== Segment start ==
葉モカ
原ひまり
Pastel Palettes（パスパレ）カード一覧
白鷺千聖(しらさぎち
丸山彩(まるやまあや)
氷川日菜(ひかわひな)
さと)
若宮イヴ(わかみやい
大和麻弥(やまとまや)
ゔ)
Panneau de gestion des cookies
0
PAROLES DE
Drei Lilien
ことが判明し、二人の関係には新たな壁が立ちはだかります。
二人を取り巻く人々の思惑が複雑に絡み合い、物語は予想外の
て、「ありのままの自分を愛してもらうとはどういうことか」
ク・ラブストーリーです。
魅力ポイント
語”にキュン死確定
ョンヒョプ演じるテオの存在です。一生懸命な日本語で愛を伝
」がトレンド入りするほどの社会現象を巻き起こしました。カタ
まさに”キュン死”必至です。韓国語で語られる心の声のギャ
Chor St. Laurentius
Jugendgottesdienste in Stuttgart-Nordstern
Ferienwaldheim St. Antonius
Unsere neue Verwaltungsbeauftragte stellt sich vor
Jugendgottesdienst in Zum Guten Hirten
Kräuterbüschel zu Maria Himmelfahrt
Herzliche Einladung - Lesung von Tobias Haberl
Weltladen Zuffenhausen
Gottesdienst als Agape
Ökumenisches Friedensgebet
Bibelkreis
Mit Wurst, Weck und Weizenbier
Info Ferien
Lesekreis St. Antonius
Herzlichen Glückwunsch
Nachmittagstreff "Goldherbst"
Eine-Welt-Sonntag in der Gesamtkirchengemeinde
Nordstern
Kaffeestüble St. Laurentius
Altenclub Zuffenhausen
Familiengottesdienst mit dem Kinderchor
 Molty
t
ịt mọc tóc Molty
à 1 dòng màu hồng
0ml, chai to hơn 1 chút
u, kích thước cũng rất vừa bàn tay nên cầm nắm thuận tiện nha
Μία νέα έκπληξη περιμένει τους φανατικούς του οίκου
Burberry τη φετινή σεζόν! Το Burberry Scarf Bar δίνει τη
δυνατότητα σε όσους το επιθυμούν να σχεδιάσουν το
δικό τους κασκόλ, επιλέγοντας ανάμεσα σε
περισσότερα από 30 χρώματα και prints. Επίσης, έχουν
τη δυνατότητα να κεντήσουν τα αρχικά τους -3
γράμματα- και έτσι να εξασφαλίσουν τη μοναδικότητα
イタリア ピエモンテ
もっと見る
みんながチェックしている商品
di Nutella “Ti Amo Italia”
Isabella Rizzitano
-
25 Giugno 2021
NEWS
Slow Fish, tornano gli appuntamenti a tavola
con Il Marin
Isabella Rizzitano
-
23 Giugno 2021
== Segment end ==
### TASK DIRECTIONS
Print every line you see above, exactly as written.

### ANSWER SPACE
葉モカ
原ひまり
Pastel Palettes（パスパレ）カード一覧
白鷺千聖(しらさぎち
丸山彩(まるやまあや)
氷川日菜(ひかわひな)
さと)
若宮イヴ(わかみやい
大和麻弥(やまとまや)
ゔ)
Panneau de gestion des cookies
0
PAROLES DE
Drei Lilien
ことが判明し、二人の関係には新たな壁が立ちはだかります。
二人を取り巻く人々の思惑が複雑に絡み合い、物語は予想外の
て、「ありのままの自分を愛してもらうとはどういうことか」
ク・ラブストーリーです。
魅力ポイント
語”にキュン死確定
ョンヒョプ演じるテオの存在です。一生懸命な日本語で愛を伝
」がトレンド入りするほどの社会現象を巻き起こしました。カタ
まさに”キュン死”必至です。韓国語で語られる心の声のギャ
Chor St. Laurentius
Jugendgottesdienste in Stuttgart-Nordstern
Ferienwaldheim St. Antonius
Unsere neue Verwaltungsbeauftragte stellt sich vor
Jugendgottesdienst in Zum Guten Hirten
Kräuterbüschel zu Maria Himmelfahrt
Herzliche Einladung - Lesung von Tobias Haberl
Weltladen Zuffenhausen
Gottesdienst als Agape
Ökumenisches Friedensgebet
Bibelkreis
Mit Wurst, Weck und Weizenbier
Info Ferien
Lesekreis St. Antonius
Herzlichen Glückwunsch
Nachmittagstreff "Goldherbst"
Eine-Welt-Sonntag in der Gesamtkirchengemeinde
Nordstern
Kaffeestüble St. Laurentius
Altenclub Zuffenhausen
Familiengottesdienst mit dem Kinderchor
 Molty
t
ịt mọc tóc Molty
à 1 dòng màu hồng
0ml, chai to hơn 1 chút
u, kích thước cũng rất vừa bàn tay nên cầm nắm thuận tiện nha
Μία νέα έκπληξη περιμένει τους φανατικούς του οίκου
Burberry τη φετινή σεζόν! Το Burberry Scarf Bar δίνει τη
δυνατότητα σε όσους το επιθυμούν να σχεδιάσουν το
δικό τους κασκόλ, επιλέγοντας ανάμεσα σε
περισσότερα από 30 χρώματα και prints. Επίσης, έχουν
τη δυνατότητα να κεντήσουν τα αρχικά τους -3
γράμματα- και έτσι να εξασφαλίσουν τη μοναδικότητα
イタリア ピエモンテ
もっと見る
みんながチェックしている商品
di Nutella “Ti Amo Italia”
Isabella Rizzitano
-
25 Giugno 2021
NEWS
Slow Fish, tornano gli appuntamenti a tavola
con Il Marin
Isabella Rizzitano
-
23 Giugno 2021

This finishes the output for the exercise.